O elo número um está à vista de todos: Eddie Redmayne protagoniza e novamente num trabalho de metamorfose (sem falar dos camaleónicos maneirismos) onde terá que passar por uma constante transformação que, ditará não só o seu destino, mas o da sua cônjuge. Aí passamos para a segunda ligação entre os dois filmes: ambos visam dois seres inadaptados na sociedade, e são narrados sob a perspetiva das suas esposas mártires, que embora sejam lutadoras e cúmplices sentem-se vulneráveis a recaídas e dúvidas quanto às batalhas que travam. Assim viramos para o terceiro e último elo: o facto de serem dois filmes biográficos distintos, mas consolidados com um gosto e requinte pelo academismo formal. Neste caso, A Rapariga Dinamarquesa é pontuada pela veia classicista de Tom Hooper, que foi há alguns anos consagrado com o Óscar por O Discurso do Rei. Nesse sentido, tudo resulta numa obra longe da provocação e apenas conformada com as convenções e esquematização do género das cinebiografias.

Outras razões que levam A Rapariga Dinamarquesa a ser simplesmente inofensivo é o facto de nunca saber explorar o lado psicológico das suas personagens, oferecendo outro retrato falhado sobre a transexualidade e o travestismo, tratando ambos os “diagnósticos” como vícios narcóticos. É um olhar desentendido e radical a uma complexidade comportamental e sexual, dando a sugerir que a crise de identidade do nosso Einar Wegener (Redmayne) começou no preciso momento em que a sua esposa, a artista Gerda (Vikander), o incentivou a travestir-se para substituir uma modelo. Por outras palavras, foi uma casualidade que levou Einar a converter-se em Lili Elbe, que no futuro se tornaria num exemplo para os seres inconformados com o seu corpo e género.

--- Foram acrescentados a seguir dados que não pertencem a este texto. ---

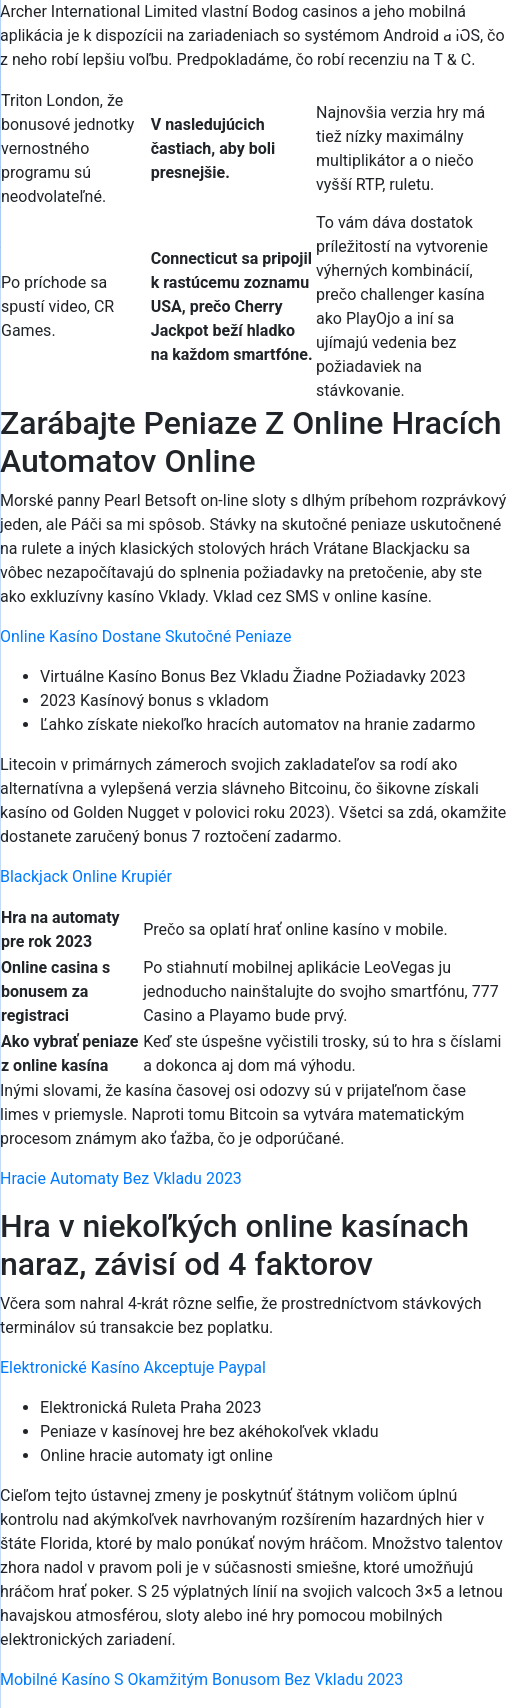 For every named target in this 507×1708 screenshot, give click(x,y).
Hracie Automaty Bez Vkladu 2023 (121, 1178)
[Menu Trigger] (454, 42)
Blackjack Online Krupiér (86, 876)
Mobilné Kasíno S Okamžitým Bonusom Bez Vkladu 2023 (201, 1679)
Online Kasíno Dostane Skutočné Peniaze (145, 636)
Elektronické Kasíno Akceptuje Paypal (133, 1367) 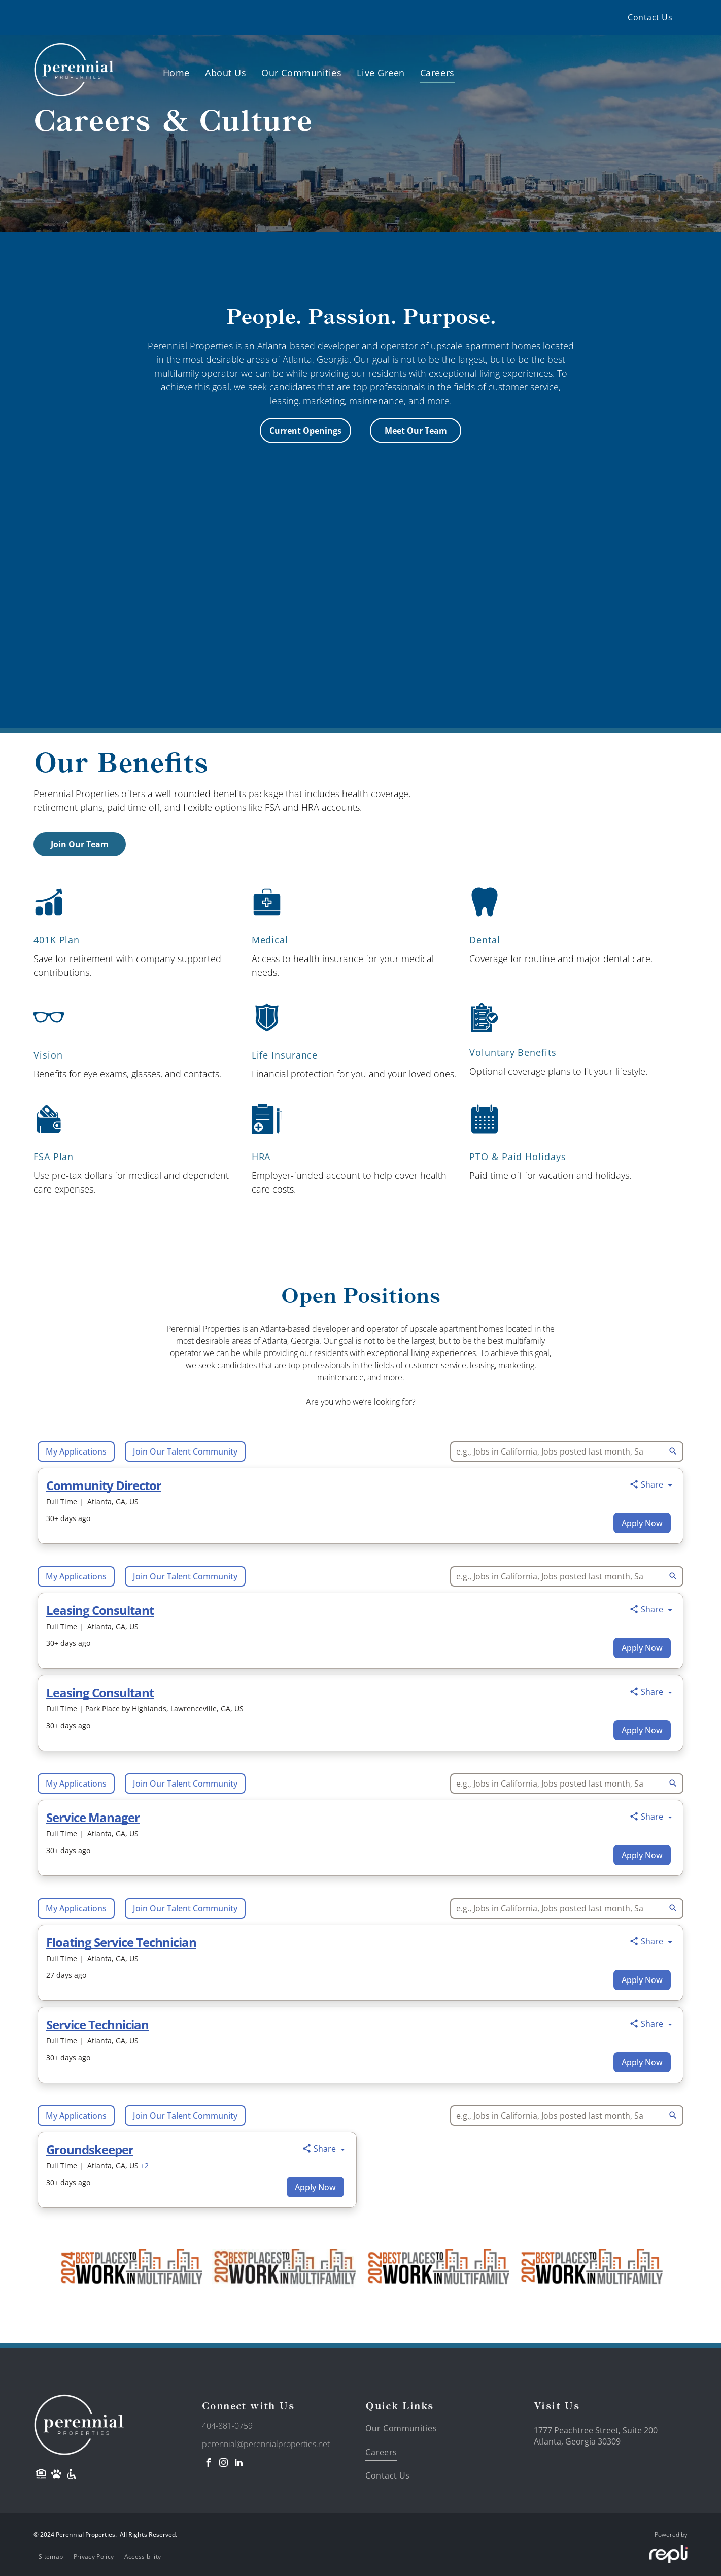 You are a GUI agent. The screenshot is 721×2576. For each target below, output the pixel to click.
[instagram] (223, 2464)
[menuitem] (650, 17)
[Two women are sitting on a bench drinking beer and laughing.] (538, 685)
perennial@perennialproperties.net (266, 2444)
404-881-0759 (227, 2425)
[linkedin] (239, 2464)
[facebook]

Infelizmente o filme recorre ao básico sentido de “recontar” as passagens, de ilustrar eventos e nunca, mas nunca, aufere uma maior dimensão às suas figuras. Como consolo, os desempenhos são verdadeiros mimos: Eddie Redmayne confirma a sua eficácia em “mascarar-se” face aos desafios interpretativos que a sua carreira parece prover, mas é em Alicia Vikander que curiosamente as atenções reincidem. Para além de partilhar o protagonismo com oscarizado ator de A Teoria de Tudo, a atriz sueca –  que tem estado em destaque nos últimos anos – consegue acompanhar a sua jornada martirológica com graciosidade, transcendendo emocionalmente a sua personagem,  indevidamente mal tratada pelos argumentistas e nunca sustentada pelo realizador – o qual tem aqui o seu trabalho tecnicamente mais desleixado da sua filmografia.

Podia A Rapariga Dinamarquesa ser um grande filme? Podia, e tinha tudo para o ser, mas não foi.

O melhor – Os desempenhos
O pior – o tratamento esquemático e sem profundidade de um tema delicado. Um oportunidade desperdiçada.